Support for Embedding Models #4117

SpaceCowboy850 · 2023-11-17T22:10:58Z

SpaceCowboy850
Nov 17, 2023

I want to mainly throw my support for wanting a solid embedding model in GGML. Even without typical LLM capabilities, I think there would be a TON of use for embedding documents of various types and doing similarity lookup, even if the return was simply the passage matched. So much better than string search.

I have found this fork, which appears to be abandoned but works
https://github.com/skeskinen/bert.cpp
Note for Windows users: I needed to make two modifications to get it to work:
Python sample_client.py - change
with open(os.path.join(os.path.dirname(__file__), txt_file), 'r') as f:
to this
with open(os.path.join(os.path.dirname(__file__), txt_file), 'r', encoding="utf-8") as f:

And in the windows server.cpp, change
ssize_t bytes_received = read(socket, buffer, sizeof(buffer));
to
ssize_t bytes_received = recv(socket, buffer, sizeof(buffer), 0);

And it seems to at least run the example.

I have also found this discussion from a month ago
#3667

Which said it seemed close.

Bert is better than nothing, but BGE is one of the top retreival embeddings on the huggingface embedding leaderboards:
https://huggingface.co/spaces/mteb/leaderboard

Hopefully this isn't too far off, as I'd love to just drop this into an app I'm building.

Thanks for all the effort on GGML - it is an amazing offering btw.

moatftw · 2023-11-18T00:57:02Z

moatftw
Nov 18, 2023

Same here, tying to find working model in gguf format.
By the way. I have tried using the embedding example from the llama.cpp project. I just load the dolphin-2.1-mistral-7b.Q5_K_M.gguf file for the -m option, since I couldn't find any embedding model in the gguf format yet. I've noticed that if I use the -ngl option to utilize the GPU, I get a different vector than when I don't use the option. For example, if I use -ngl 40, then embedding the string "abc" gives a different vector than when not using any GPU offloading.
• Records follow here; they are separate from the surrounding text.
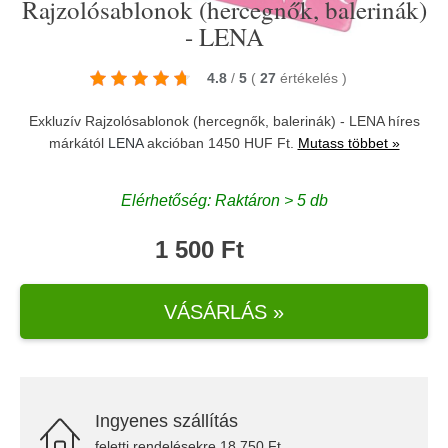
Rajzolósablonok (hercegnők, balerinák)
- LENA
4.8
/
5
(
27
értékelés
)
Exkluzív Rajzolósablonok (hercegnők, balerinák) - LENA híres
márkától
LENA
akcióban 1450 HUF Ft.
Mutass többet »
Elérhetőség: Raktáron > 5 db
1 500 Ft
VÁSÁRLÁS »
Ingyenes szállítás
feletti rendelésekre 18.750 Ft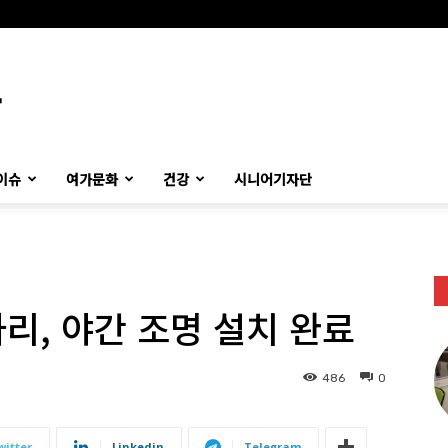
이슈
여가문화
건강
시니어기자단
리, 야간 조명 설치 완료
486
0
witter
Linkedin
Telegram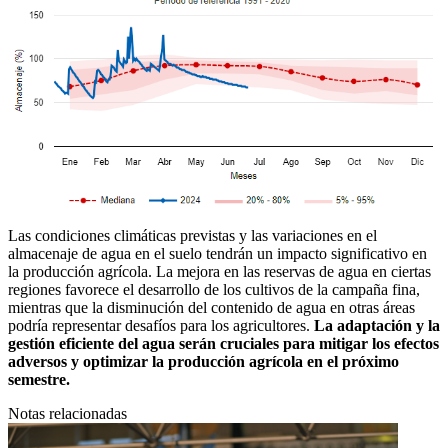
Las condiciones climáticas previstas y las variaciones en el
almacenaje de agua en el suelo tendrán un impacto significativo en
la producción agrícola. La mejora en las reservas de agua en ciertas
regiones favorece el desarrollo de los cultivos de la campaña fina,
mientras que la disminución del contenido de agua en otras áreas
podría representar desafíos para los agricultores.
La adaptación y la
gestión eficiente del agua serán cruciales para mitigar los efectos
adversos y optimizar la producción agrícola en el próximo
semestre.
Notas relacionadas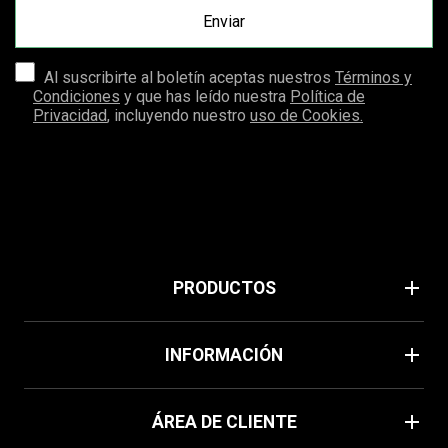
Al suscribirte al boletín aceptas nuestros
Términos y
Condiciones
y que has leído nuestra
Política de
Privacidad
, incluyendo nuestro
uso de Cookies.
add
PRODUCTOS
Verano
add
INFORMACIÓN
Home
Política de cookies
add
Mascarillas
ÁREA DE CLIENTE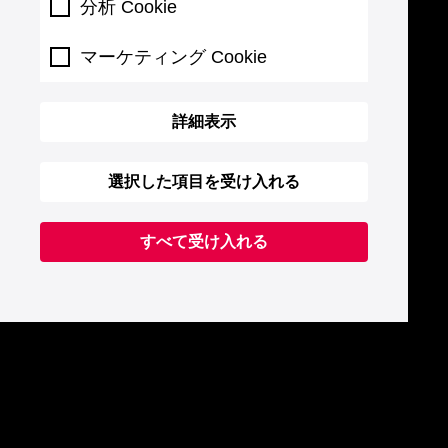
分析 Cookie
マーケティング Cookie
詳細表示
選択した項目を受け入れる
すべて受け入れる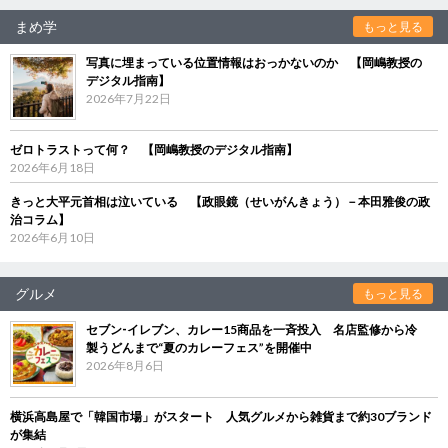
まめ学
もっと見る
写真に埋まっている位置情報はおっかないのか 【岡嶋教授の
デジタル指南】
2026年7月22日
ゼロトラストって何？ 【岡嶋教授のデジタル指南】
2026年6月18日
きっと大平元首相は泣いている 【政眼鏡（せいがんきょう）－本田雅俊の政
治コラム】
2026年6月10日
グルメ
もっと見る
セブン‐イレブン、カレー15商品を一斉投入 名店監修から冷
製うどんまで“夏のカレーフェス”を開催中
2026年8月6日
横浜高島屋で「韓国市場」がスタート 人気グルメから雑貨まで約30ブランド
が集結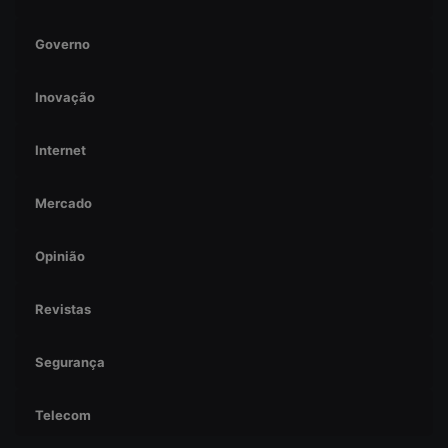
Governo
Inovação
Internet
Mercado
Opinião
Revistas
Segurança
Telecom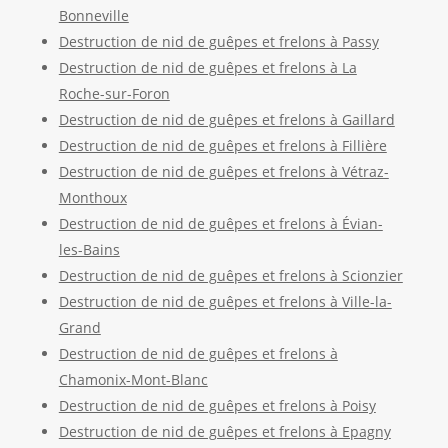
Bonneville
Destruction de nid de guêpes et frelons à Passy
Destruction de nid de guêpes et frelons à La
Roche-sur-Foron
Destruction de nid de guêpes et frelons à Gaillard
Destruction de nid de guêpes et frelons à Fillière
Destruction de nid de guêpes et frelons à Vétraz-
Monthoux
Destruction de nid de guêpes et frelons à Évian-
les-Bains
Destruction de nid de guêpes et frelons à Scionzier
Destruction de nid de guêpes et frelons à Ville-la-
Grand
Destruction de nid de guêpes et frelons à
Chamonix-Mont-Blanc
Destruction de nid de guêpes et frelons à Poisy
Destruction de nid de guêpes et frelons à Epagny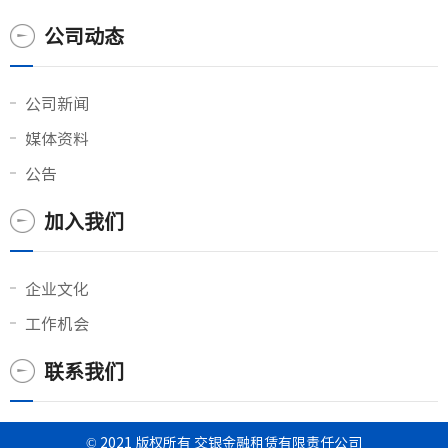
公司动态
公司新闻
媒体资料
公告
加入我们
企业文化
工作机会
联系我们
© 2021 版权所有 交银金融租赁有限责任公司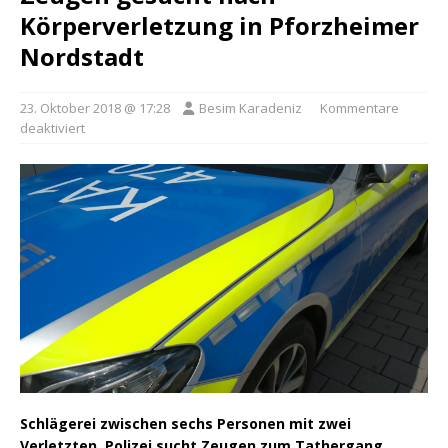
Körperverletzung in Pforzheimer
Nordstadt
23. Oktober 2018 @ 17:28
Besim Karadeniz
Kommentare
deaktiviert
Schlägerei zwischen sechs Personen mit zwei
Verletzten. Polizei sucht Zeugen zum Tathergang.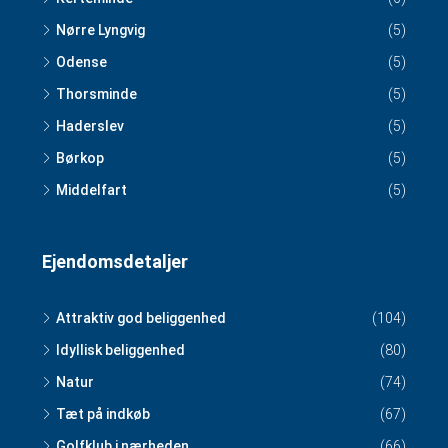
Nørre Lyngvig
(5)
Odense
(5)
Thorsminde
(5)
Haderslev
(5)
Børkop
(5)
Middelfart
(5)
Ejendomsdetaljer
Attraktiv god beliggenhed
(104)
Idyllisk beliggenhed
(80)
Natur
(74)
Tæt på indkøb
(67)
Golfklub i nærheden
(66)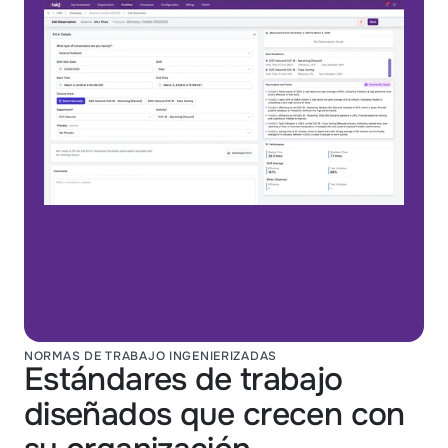
NORMAS DE TRABAJO INGENIERIZADAS
Estándares de trabajo
diseñados que crecen con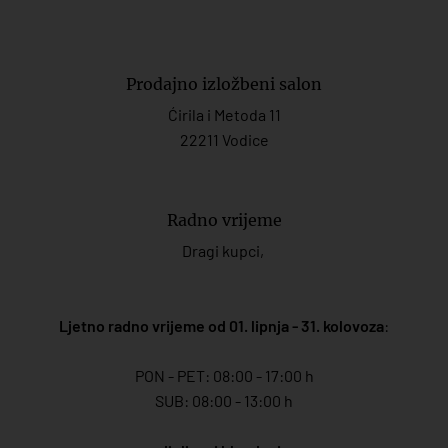
Prodajno izložbeni salon
Ćirila i Metoda 11
22211 Vodice
Radno vrijeme
Dragi kupci,
Ljetno radno vrijeme od 01. lipnja - 31. kolovoza
:
PON - PET: 08:00 - 17:00 h
SUB: 08:00 - 13:00 h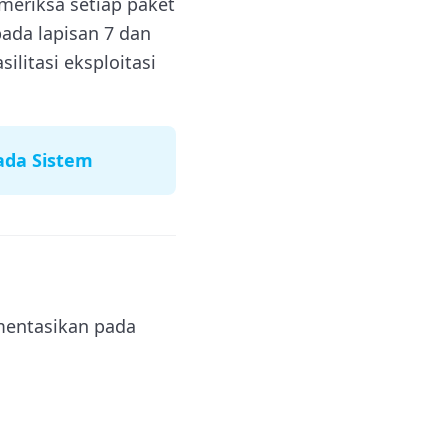
meriksa setiap paket
ada lapisan 7 dan
litasi eksploitasi
ada Sistem
ementasikan pada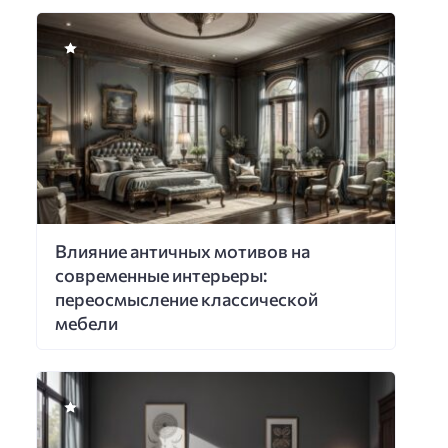
Влияние античных мотивов на
современные интерьеры:
переосмысление классической
мебели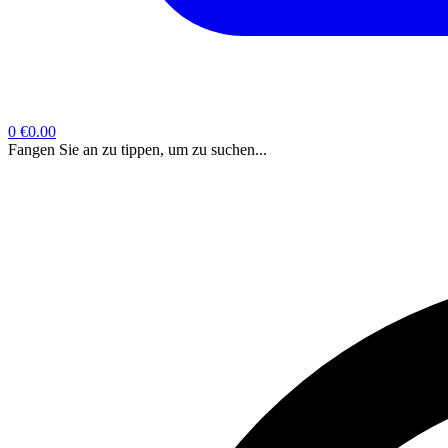
0
€0.00
Fangen Sie an zu tippen, um zu suchen...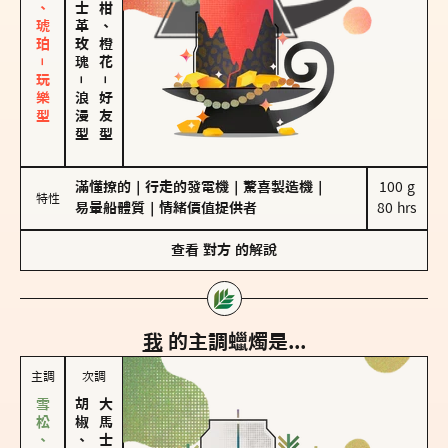
皮革、琥珀－玩樂型
大馬士革玫瑰
佛手柑、橙花
－
－
浪漫型
好友型
滿懂撩的
｜
行走的發電機
｜
驚喜製造機
｜
100 g

特性
易暈船體質
｜
情緒價值提供者
80 hrs
查看
對方
的解說
我
的主調蠟燭是...
主調
次調
胡椒、肉桂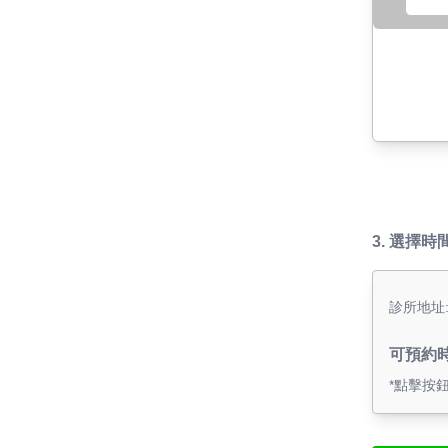
3.
選擇時
診所地址
可預約
*點擊按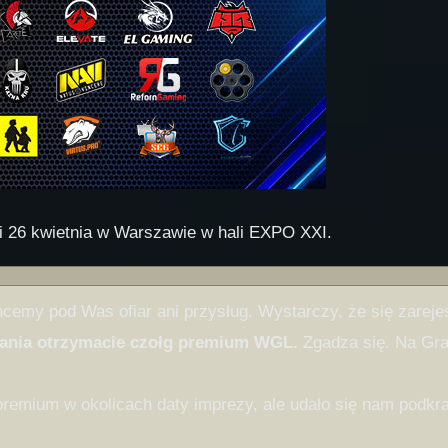
5 i 26 kwietnia w Warszawie w hali EXPO XXI.
cemy pod Was ofiar ani przysług. Wystarczy, że się zarejes
rania otrzymacie czołg premium WGL.
Zgadza się. Na Gra
premium w okolicach daty imprezy, ale udało się nam podkr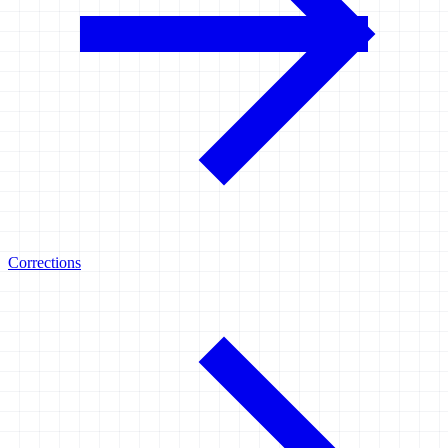
Corrections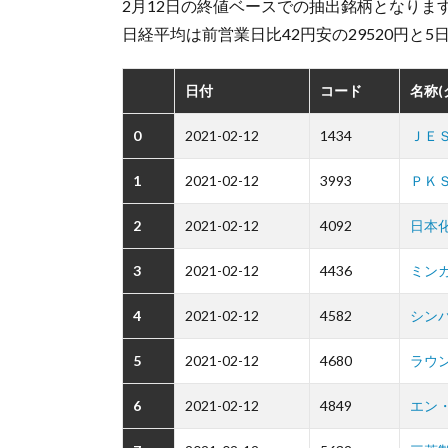
2月12日の終値ベースでの抽出銘柄となりま
日経平均は前営業日比42円安の29520円と
日付
コード
名称
0
2021-02-12
1434
ＪＥ
1
2021-02-12
3993
ＰＫ
2
2021-02-12
4092
日本
3
2021-02-12
4436
ミン
4
2021-02-12
4582
シン
5
2021-02-12
4680
ラウ
6
2021-02-12
4849
エン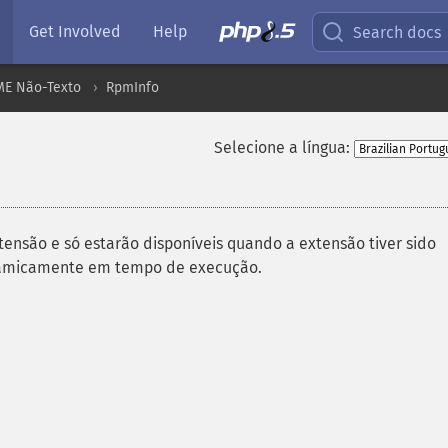
Get Involved
Help
Search docs
ME Não-Texto
RpmInfo
Selecione a língua:
tensão e só estarão disponíveis quando a extensão tiver sido
inamicamente em tempo de execução.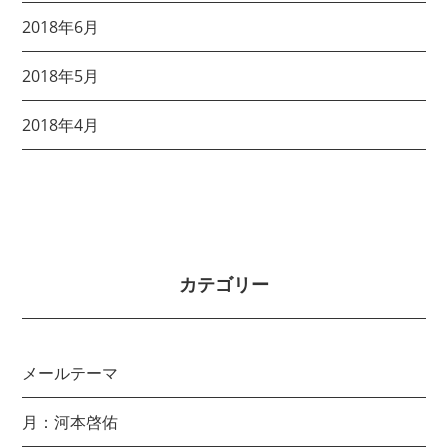
2018年6月
2018年5月
2018年4月
カテゴリー
メールテーマ
月：河本啓佑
Is there anything I did wrong?

0 replies

Johnhersh · 2023-12-10T20:17:18Z

Johnhersh
Dec 10, 2023

Did anyone figure out how to make this work? I tried using the server-mode /embedding endpoint to get some embeddings but all I get is an array of 0.0 values. Do I need to use a specific model for this? Or can any model work?

10 replies

Johnhersh Jan 22, 2024

Try just not passing in the model. You don't actually need to

candcconsulting Jan 22, 2024

Thanks again John,
You mean in the body ?
If I omit it, this is what I get

{"timestamp":1705928277,"level":"VERBOSE","function":"log_server_request","line":2742,"message":"request","request":"{\"input\" : \"This is the text to encode\"}","response":"File Not Found"}

Johnhersh Jan 22, 2024

It kinda sounds like that file is not where it should be? I run the server with --mlock which loads the entire model, so if the model is not available I'll find out when the server starts.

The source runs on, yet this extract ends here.